=== Information supplied ===

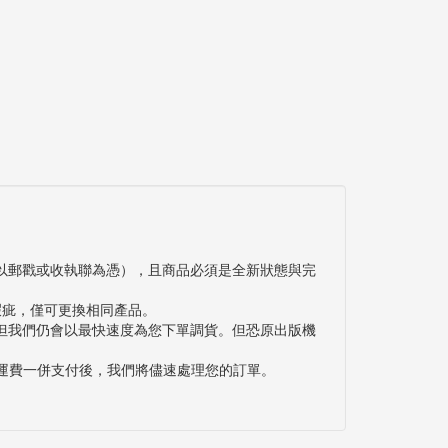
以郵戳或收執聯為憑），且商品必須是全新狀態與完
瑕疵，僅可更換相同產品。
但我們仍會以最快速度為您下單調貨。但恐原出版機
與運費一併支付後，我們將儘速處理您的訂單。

===
=== Information supplied ===

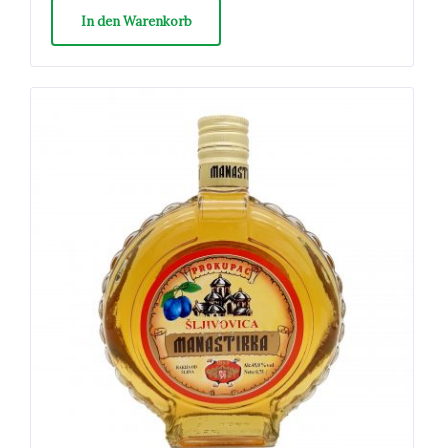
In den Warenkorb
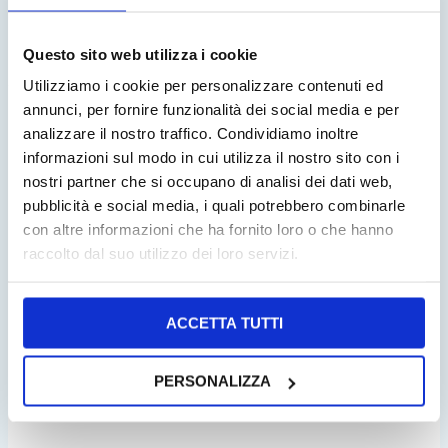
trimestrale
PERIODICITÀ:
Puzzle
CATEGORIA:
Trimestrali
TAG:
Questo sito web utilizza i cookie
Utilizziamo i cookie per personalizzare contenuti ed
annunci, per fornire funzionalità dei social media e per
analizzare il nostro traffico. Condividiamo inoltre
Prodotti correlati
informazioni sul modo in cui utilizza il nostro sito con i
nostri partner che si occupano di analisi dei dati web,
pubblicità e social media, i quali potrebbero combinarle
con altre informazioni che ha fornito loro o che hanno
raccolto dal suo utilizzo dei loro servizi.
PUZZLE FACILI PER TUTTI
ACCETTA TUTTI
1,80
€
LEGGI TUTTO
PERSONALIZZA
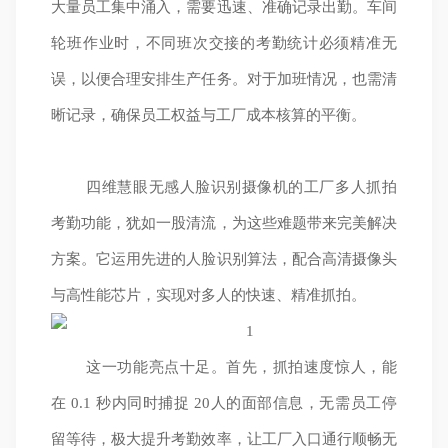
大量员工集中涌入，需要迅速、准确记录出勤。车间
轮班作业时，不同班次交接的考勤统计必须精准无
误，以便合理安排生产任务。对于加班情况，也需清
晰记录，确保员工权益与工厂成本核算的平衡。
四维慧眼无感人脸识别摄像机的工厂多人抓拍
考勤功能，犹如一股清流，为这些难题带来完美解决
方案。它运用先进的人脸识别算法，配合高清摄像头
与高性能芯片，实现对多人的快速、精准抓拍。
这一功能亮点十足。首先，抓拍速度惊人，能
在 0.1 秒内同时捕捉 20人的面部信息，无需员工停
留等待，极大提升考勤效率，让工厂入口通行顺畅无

===

▶ **Prompt**: Produce only the lines from the line containing "大量员工集中涌入，需要迅速、准确记录出勤。车间" through the line containing "留等待，极大提升考勤效率，让工厂入口通行顺畅无", inclusive of both, exactly as they stand in the entries above.

▶ **Written answer**:
大量员工集中涌入，需要迅速、准确记录出勤。车间
轮班作业时，不同班次交接的考勤统计必须精准无
误，以便合理安排生产任务。对于加班情况，也需清
晰记录，确保员工权益与工厂成本核算的平衡。
四维慧眼无感人脸识别摄像机的工厂多人抓拍
考勤功能，犹如一股清流，为这些难题带来完美解决
方案。它运用先进的人脸识别算法，配合高清摄像头
与高性能芯片，实现对多人的快速、精准抓拍。
这一功能亮点十足。首先，抓拍速度惊人，能
在 0.1 秒内同时捕捉 20人的面部信息，无需员工停
留等待，极大提升考勤效率，让工厂入口通行顺畅无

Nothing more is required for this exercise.